Venerdì, 19 Luglio 2024
Cronaca

L'esperto lancia l'allarme: "Sarà un inverno difficile, temo che razioneranno l'energia. Riprendere subito le estrazioni in Adriatico"

"Le fonti rinnovabili servono per produrre elettricità, ma l'elettricità è il 20% dei nostri consumi energetici totali, il resto è petrolio, gas e carbone. E va considerata anche l’energia nucleare"

Chicco Testa, presidente di Assoambiente e uno dei massimi esperti in Italia di energia, è stato ospite mercoledì mattina del Roca, l’associazione delle aziende del comparto energetico, per parlare di transizione. Oltre settanta le persone (tra istituzioni, imprenditori, sindacati e associazioni di categoria) presenti nella sala messa a disposizione del Circolo Velico Ravennate. Con loro il prefetto Castrese De Rosa, il sindaco Michele de Pascale, i vertici di Omc Med Energy con Monica Spada e Renzo Righini, il consigliere nazionale di Assorisorse, Oscar Guerra.

"La situazione - ha lanciato l'allarme Testa - purtroppo continua a peggiorare. Le notizie che vengono oggi dal Nord Stream 1, dopo che si è rinunciato allo Stream 2, ci fanno pensare a un inverno difficile. Non sarei così sicuro che avremo a disposizione tutto il gas che ci serve, potremmo andare incontro a razionamenti”.

“Bisogna conciliare gli obiettivi di lungo termine della transizione, con le necessità urgenti dell’Italia e dell’Europa che non possono prescindere dal rifornimento fossile - ha proseguito l'esperto - Le fonti rinnovabili servono per produrre elettricità, ma l'elettricità è il 20% dei nostri consumi energetici totali.

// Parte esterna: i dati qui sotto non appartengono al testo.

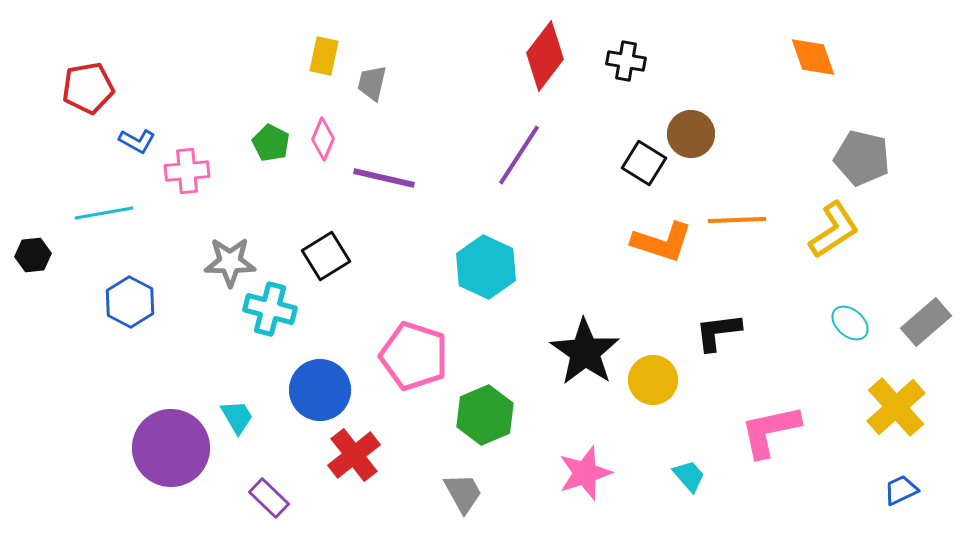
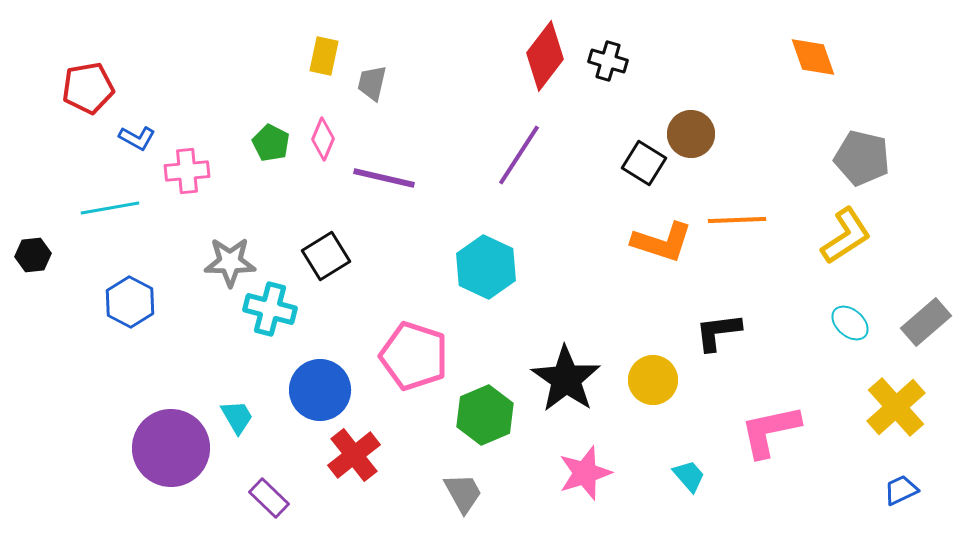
black cross at (626, 61): moved 18 px left; rotated 6 degrees clockwise
blue L-shape at (137, 141): moved 3 px up
cyan line at (104, 213): moved 6 px right, 5 px up
yellow L-shape at (834, 230): moved 12 px right, 6 px down
black star at (585, 352): moved 19 px left, 27 px down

Il resto è petrolio, gas e carbone per certe industrie. Quindi le rinnovabili da sole non sono la soluzione del problema. E’ necessario riprendere le esplorazioni dei giacimenti di gas in Adriatico, dove ci sono da 80 a 100 miliardi di metri cubi di metano disponibili. E, negli obiettivi di lungo periodo, va considerata anche l’energia nucleare”.

A fare gli onori di casa Giuliano Resca, vice presidente del Roca, assente per problemi personali il presidente del sodalizio, Franco Nanni. Resca ha ricordato il ruolo storico di Ravenna nel settore dell’estrazione del gas, conoscenze e professionalità che si sono ora estese ai progetti per le rinnovabili, ma ha ribadito la necessità di riprendere in Adriatico la ricerca di nuovi giacimenti di gas, potenziale indispensabile per dare vita a una vera politica energetica nazionale.

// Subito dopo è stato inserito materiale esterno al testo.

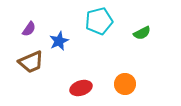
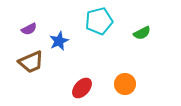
purple semicircle: rotated 28 degrees clockwise
red ellipse: moved 1 px right; rotated 30 degrees counterclockwise
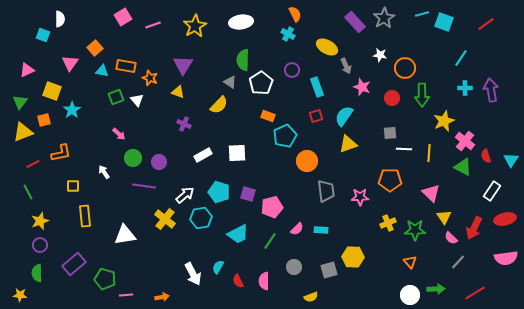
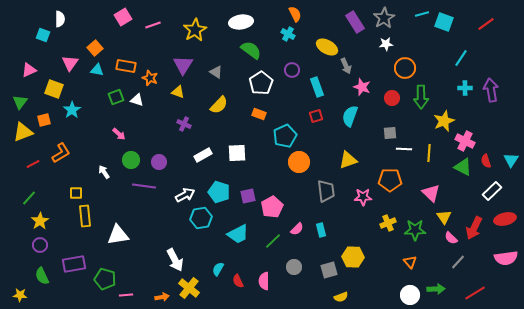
purple rectangle at (355, 22): rotated 10 degrees clockwise
yellow star at (195, 26): moved 4 px down
white star at (380, 55): moved 6 px right, 11 px up; rotated 16 degrees counterclockwise
green semicircle at (243, 60): moved 8 px right, 10 px up; rotated 125 degrees clockwise
pink triangle at (27, 70): moved 2 px right
cyan triangle at (102, 71): moved 5 px left, 1 px up
gray triangle at (230, 82): moved 14 px left, 10 px up
yellow square at (52, 91): moved 2 px right, 2 px up
green arrow at (422, 95): moved 1 px left, 2 px down
white triangle at (137, 100): rotated 32 degrees counterclockwise
orange rectangle at (268, 116): moved 9 px left, 2 px up
cyan semicircle at (344, 116): moved 6 px right; rotated 15 degrees counterclockwise
pink cross at (465, 141): rotated 12 degrees counterclockwise
yellow triangle at (348, 144): moved 16 px down
orange L-shape at (61, 153): rotated 20 degrees counterclockwise
red semicircle at (486, 156): moved 5 px down
green circle at (133, 158): moved 2 px left, 2 px down
orange circle at (307, 161): moved 8 px left, 1 px down
yellow square at (73, 186): moved 3 px right, 7 px down
white rectangle at (492, 191): rotated 12 degrees clockwise
green line at (28, 192): moved 1 px right, 6 px down; rotated 70 degrees clockwise
purple square at (248, 194): moved 2 px down; rotated 28 degrees counterclockwise
white arrow at (185, 195): rotated 12 degrees clockwise
pink star at (360, 197): moved 3 px right
pink pentagon at (272, 207): rotated 15 degrees counterclockwise
yellow cross at (165, 219): moved 24 px right, 69 px down
yellow star at (40, 221): rotated 12 degrees counterclockwise
cyan rectangle at (321, 230): rotated 72 degrees clockwise
white triangle at (125, 235): moved 7 px left
green line at (270, 241): moved 3 px right; rotated 12 degrees clockwise
purple rectangle at (74, 264): rotated 30 degrees clockwise
cyan semicircle at (218, 267): moved 2 px down
green semicircle at (37, 273): moved 5 px right, 3 px down; rotated 24 degrees counterclockwise
white arrow at (193, 274): moved 18 px left, 14 px up
yellow semicircle at (311, 297): moved 30 px right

Il sindaco Michele de Pascale ha ricordato le battaglie sostenute da Ravenna per difendere le estrazioni di gas, ribadendo come i provvedimenti governativi anti-trivelle abbiano portato anche a una pesante crisi occupazionale: “A Ravenna produciamo gas, ospitiamo il rigassificatore, abbiamo il progetto eolico Agnes e crediamo nella cattura della Co2, a buon titolo siamo la Capitale dell’energia Italiana”.

“Siamo preoccupati per la crisi energetica – ha commentato il prefetto De Rosa – perché l’emergenza potrebbe innescare dinamiche sociali rilevanti. E’ importante l’azione condotta dal sindaco de Pascale e dal presidente della Regione Bonaccini per ospitare a Ravenna il rigassificatore. Proprio con loro stiamo valutando di convocare un incontro pubblico per presentare il progetto nei dettagli”.